[Collected data]
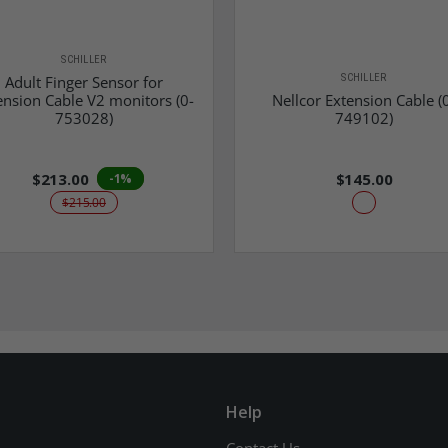
SCHILLER
SCHILLER
Adult Finger Sensor for
ension Cable V2 monitors (0-
Nellcor Extension Cable (
753028)
749102)
$213.00
$145.00
-1%
$215.00
Help
Contact Us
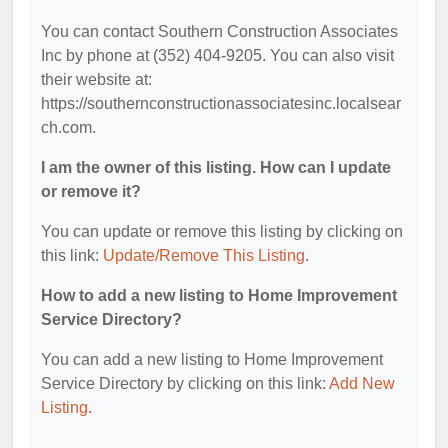
You can contact Southern Construction Associates
Inc by phone at (352) 404-9205. You can also visit
their website at:
https://southernconstructionassociatesinc.localsear
ch.com.
I am the owner of this listing. How can I update
or remove it?
You can update or remove this listing by clicking on
this link:
Update/Remove This Listing
.
How to add a new listing to Home Improvement
Service Directory?
You can add a new listing to Home Improvement
Service Directory by clicking on this link:
Add New
Listing
.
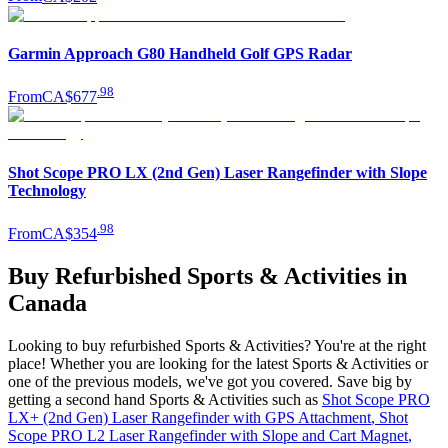
Garmin Approach G80 Handheld Golf GPS Radar
.
98
From
CA$677
Shot Scope PRO LX (2nd Gen) Laser Rangefinder with Slope
Technology
.
98
From
CA$354
Buy Refurbished Sports & Activities in
Canada
Looking to buy refurbished Sports & Activities? You're at the right
place! Whether you are looking for the latest Sports & Activities or
one of the previous models, we've got you covered. Save big by
getting a second hand Sports & Activities such as
Shot Scope PRO
LX+ (2nd Gen) Laser Rangefinder with GPS Attachment
,
Shot
Scope PRO L2 Laser Rangefinder with Slope and Cart Magnet
,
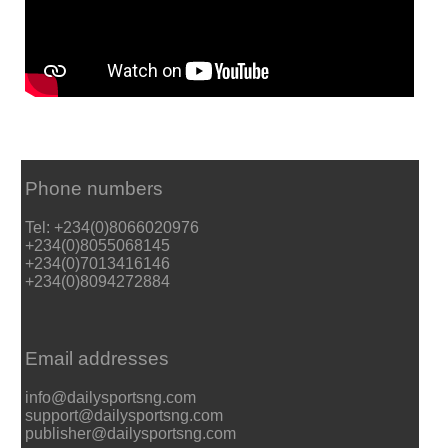
Phone numbers
Tel: +234(0)8066020976
+234(0)8055068145
+234(0)7013416146
+234(0)8094272884
Email addresses
info@dailysportsng.com
support@dailysportsng.com
publisher@dailysportsng.com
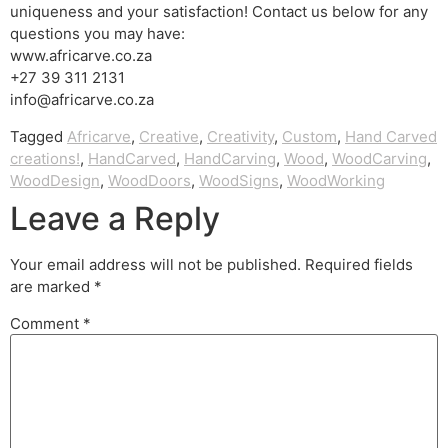
uniqueness and your satisfaction! Contact us below for any
questions you may have:
www.africarve.co.za
+27 39 311 2131
info@africarve.co.za
Tagged
Africarve
,
Creative
,
Creativity
,
Custom
,
Hand Carved
creations!
,
HandCarved
,
HandCarving
,
Wood
,
WoodCarving
,
WoodDesign
,
WoodDoors
,
WoodSigns
,
WoodWorking
Leave a Reply
Your email address will not be published.
Required fields
are marked
*
Comment
*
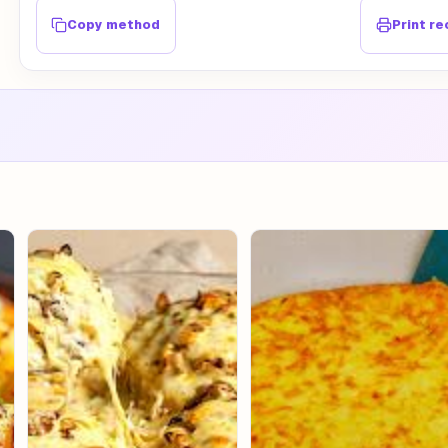
Copy method
Print re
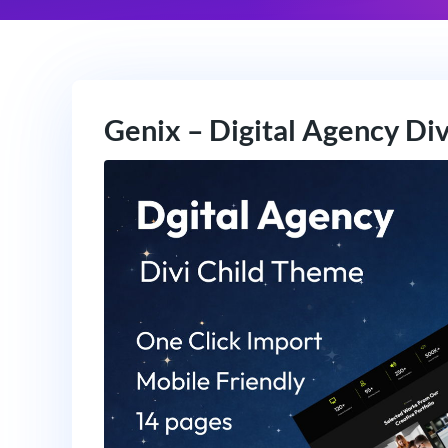
Genix – Digital Agency Di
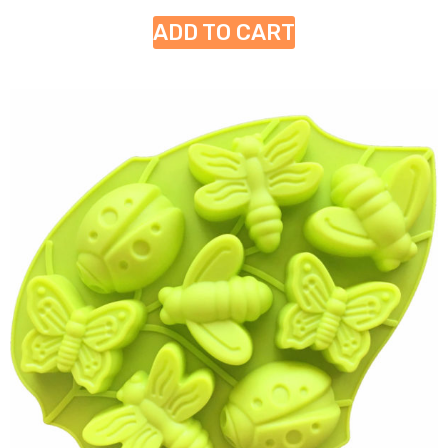
ADD TO CART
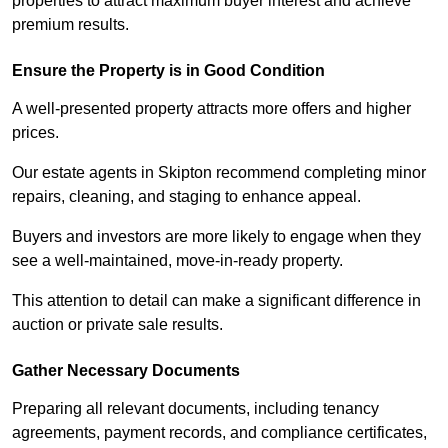
properties to attract maximum buyer interest and achieve
premium results.
Ensure the Property is in Good Condition
A well-presented property attracts more offers and higher
prices.
Our estate agents in Skipton recommend completing minor
repairs, cleaning, and staging to enhance appeal.
Buyers and investors are more likely to engage when they
see a well-maintained, move-in-ready property.
This attention to detail can make a significant difference in
auction or private sale results.
Gather Necessary Documents
Preparing all relevant documents, including tenancy
agreements, payment records, and compliance certificates,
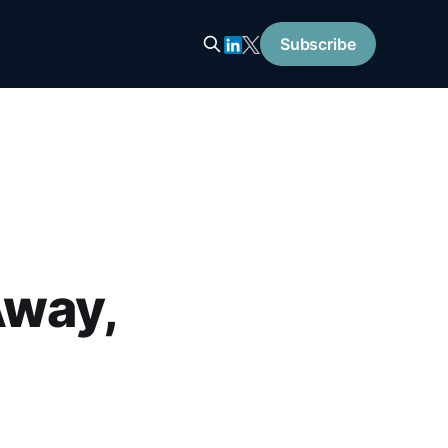
Subscribe
Away,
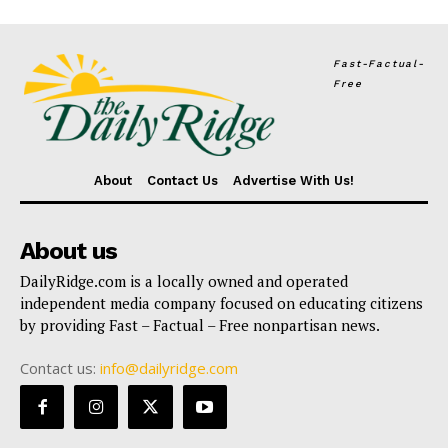
Fast-Factual-
Free
About
Contact Us
Advertise With Us!
About us
DailyRidge.com is a locally owned and operated
independent media company focused on educating citizens
by providing Fast – Factual – Free nonpartisan news.
Contact us:
info@dailyridge.com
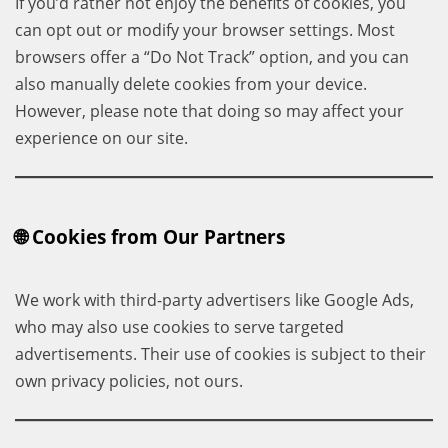
If you’d rather not enjoy the benefits of cookies, you
can opt out or modify your browser settings. Most
browsers offer a “Do Not Track” option, and you can
also manually delete cookies from your device.
However, please note that doing so may affect your
experience on our site.
🌐 Cookies from Our Partners
We work with third-party advertisers like Google Ads,
who may also use cookies to serve targeted
advertisements. Their use of cookies is subject to their
own privacy policies, not ours.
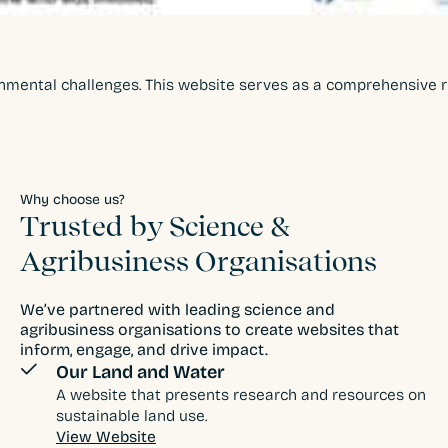
nmental challenges. This website serves as a comprehensive res
Why choose us?
Trusted by Science &
Agribusiness Organisations
We’ve partnered with leading science and
agribusiness organisations to create websites that
inform, engage, and drive impact.
Our Land and Water
A website that presents research and resources on
sustainable land use.
View Website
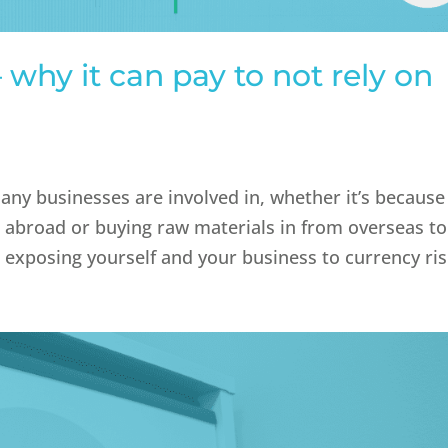
why it can pay to not rely on
t
any businesses are involved in, whether it’s because
s abroad or buying raw materials in from overseas to
 exposing yourself and your business to currency risk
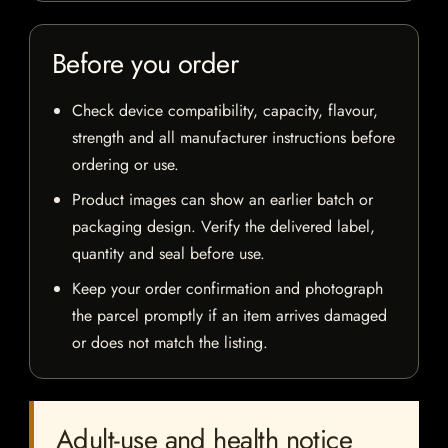
Before you order
Check device compatibility, capacity, flavour,
strength and all manufacturer instructions before
ordering or use.
Product images can show an earlier batch or
packaging design. Verify the delivered label,
quantity and seal before use.
Keep your order confirmation and photograph
the parcel promptly if an item arrives damaged
or does not match the listing.
Adult-use and health notice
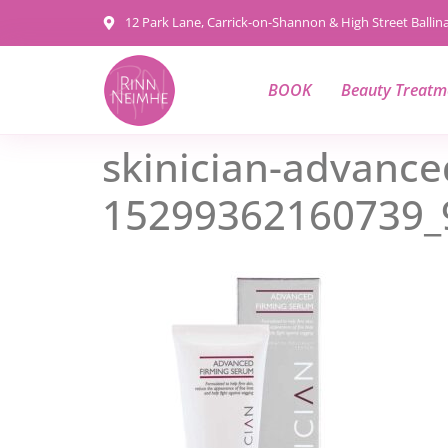
content
12 Park Lane, Carrick-on-Shannon & High Street Balli
BOOK
Beauty Treatm
skinician-advance
15299362160739_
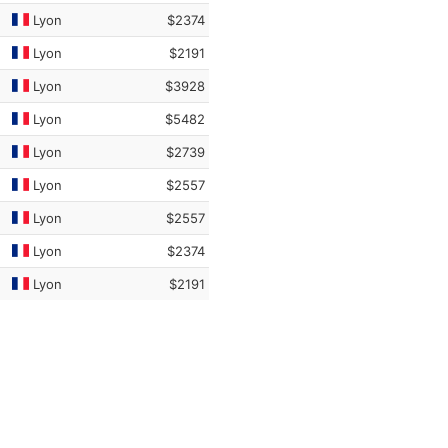
Lyon
$2374
Lyon
$2191
Lyon
$3928
Lyon
$5482
Lyon
$2739
Lyon
$2557
Lyon
$2557
Lyon
$2374
Lyon
$2191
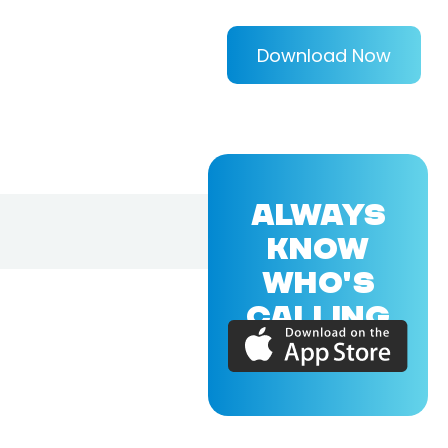
Download Now
ALWAYS
KNOW
WHO'S
CALLING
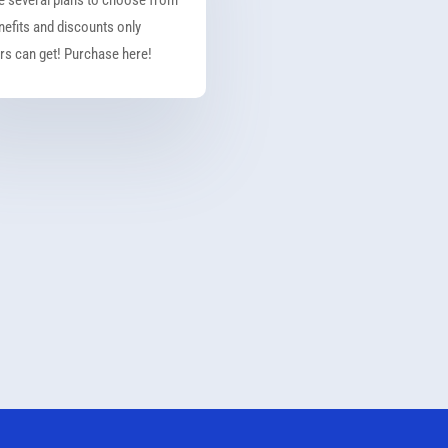
nefits and discounts only
s can get! Purchase here!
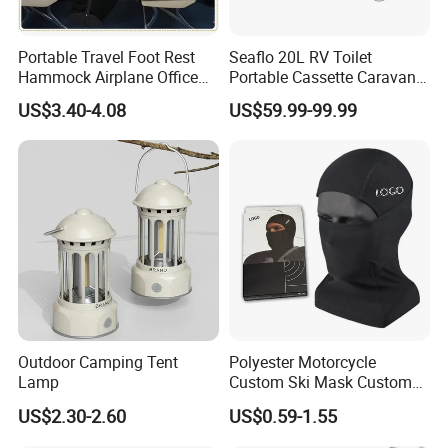
Portable Travel Foot Rest
Seaflo 20L RV Toilet
Hammock Airplane Office
Portable Cassette Caravan
Use with No Clashing
Toilet Camping Boating
US$3.40-4.08
US$59.99-99.99
Esg10182
Marine Camper Portable
Travel Toilet
Outdoor Camping Tent
Polyester Motorcycle
Lamp
Custom Ski Mask Custom
Logo Face Winter Spring
US$2.30-2.60
US$0.59-1.55
Summer Outdoor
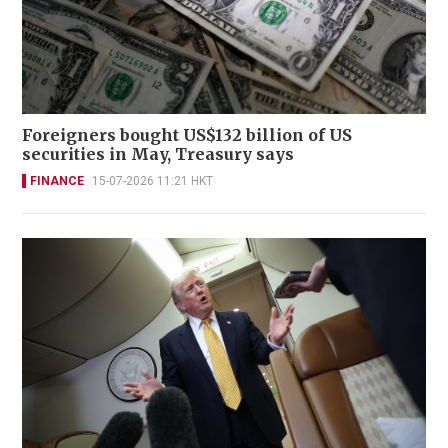
Foreigners bought US$132 billion of US
securities in May, Treasury says
FINANCE
15-07-2026 11:21 HKT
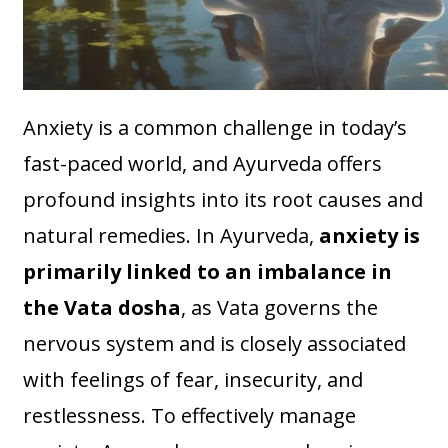
Anxiety is a common challenge in today’s
fast-paced world, and Ayurveda offers
profound insights into its root causes and
natural remedies. In Ayurveda,
anxiety is
primarily linked to an imbalance in
the Vata dosha
, as Vata governs the
nervous system and is closely associated
with feelings of fear, insecurity, and
restlessness. To effectively manage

● **BRIEF**
For each line in the data that holds the word "their", copy the line.

● **EXERCISE SOLUTION**
their website at:
advertisements. Their use of cookies is subject to their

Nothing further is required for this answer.